What is V₀ in enzyme kinetics?

The initial rate/initial velocity of product formation (measured at the start, before significant product builds up).

Why is the step ES → E + P treated as irreversible in Michaelis–Menten kinetics?

Measurements are taken under initial velocity conditions, where:

• [P] ≈ 0 (no product has accumulated yet)

• The reverse reaction (E + P → ES) is negligible

• Therefore, ES proceeds forward to form product

What is k_cat?

The turnover number: max catalytic activity; # of substrate molecules converted to product per enzyme per unit time at substrate saturating conditions [S].

What is the relationship between k₂ and k_cat?

k₂ = k_cat (used interchangeably).

What does V_max represent?

The maximum velocity achieved at very high (effectively infinite) substrate concentration.

What is K_m on a Michaelis–Menten plot?

The Michaelis–Menten (M–M) constant; K_m is the [S] where V₀ = 0.5 Vmax

What does K_m measure about enzyme–substrate interaction?

A measure of affinity: lower K_m = tighter substrate binding (higher affinity).

Steady state assumption (what becomes constant?)

After a short time, [ES] is effectively constant (steady state), so d[ES]/dt ≈ 0.

What does k_cat/K_m represent physically?

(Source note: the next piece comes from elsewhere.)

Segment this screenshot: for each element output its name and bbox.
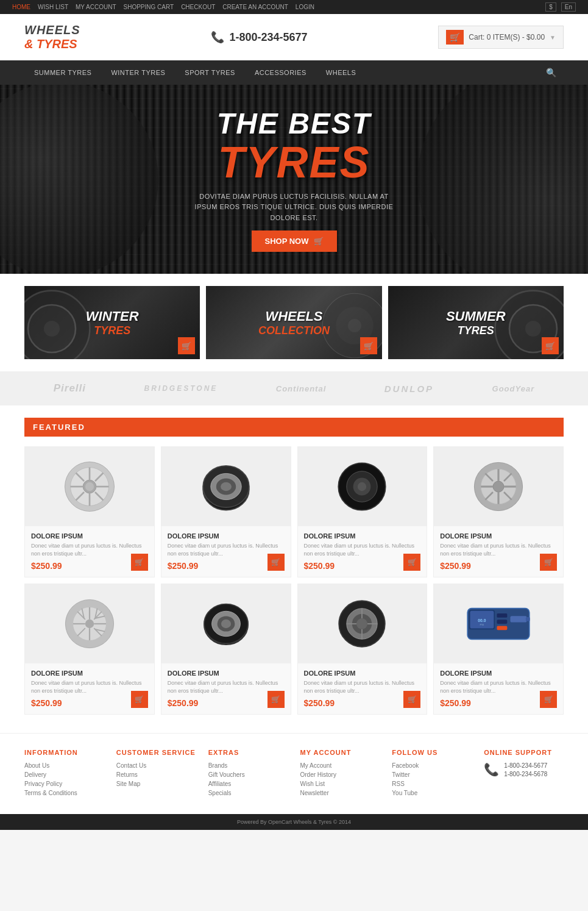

Specificity constant: Equivalent to the rate constant for the reaction between free enzyme and free substrate; a measure of enzyme efficiency.

What’s the diffusion-controlled upper limit for k_cat/K_m? And what are those enzymes called?

~10⁸–10⁹ M⁻¹ s⁻¹; “Almost perfect catalysts” (diffusion-limited).

Enzymes with kcat/Km near 10⁸–10⁹ M⁻¹ s⁻¹ are called what?

“Almost perfect catalysts” (diffusion-limited).

What is a double reciprocal (Lineweaver–Burk) plot?

A plot of 1/V₀ vs 1/[S] that yields a straight line.

What are the units of k_cat?

s⁻¹

What are the units of K_m?

Concentration (M), because substrate is reported as a concentration.